Try it = Among the entries that follow, find the lines holding "Drehzahl" and say how many there are, with no other words.

Transcribed page contents:
▶
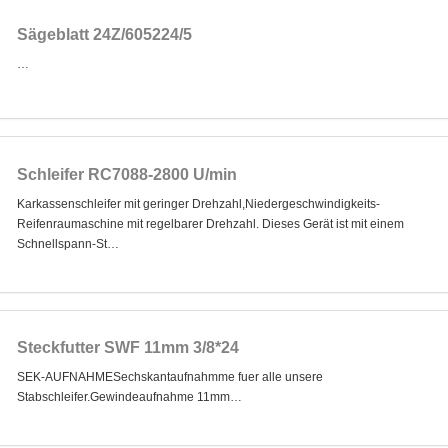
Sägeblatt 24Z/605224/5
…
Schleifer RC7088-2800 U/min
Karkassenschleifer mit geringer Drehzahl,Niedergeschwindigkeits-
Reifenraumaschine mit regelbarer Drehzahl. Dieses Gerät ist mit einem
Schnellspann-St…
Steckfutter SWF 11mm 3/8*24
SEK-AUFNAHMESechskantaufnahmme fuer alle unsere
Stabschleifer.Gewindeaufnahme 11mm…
◀
▶
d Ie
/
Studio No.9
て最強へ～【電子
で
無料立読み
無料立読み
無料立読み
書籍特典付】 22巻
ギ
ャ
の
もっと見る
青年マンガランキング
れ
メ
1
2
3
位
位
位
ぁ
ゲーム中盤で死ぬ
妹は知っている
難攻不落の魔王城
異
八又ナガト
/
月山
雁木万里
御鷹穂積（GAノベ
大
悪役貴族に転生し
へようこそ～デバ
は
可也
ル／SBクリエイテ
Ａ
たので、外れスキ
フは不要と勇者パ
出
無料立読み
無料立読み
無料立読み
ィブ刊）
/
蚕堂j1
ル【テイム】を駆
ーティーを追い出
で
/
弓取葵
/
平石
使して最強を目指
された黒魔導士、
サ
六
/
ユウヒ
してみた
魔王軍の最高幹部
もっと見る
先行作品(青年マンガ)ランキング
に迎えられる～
◀
Result of this task = 2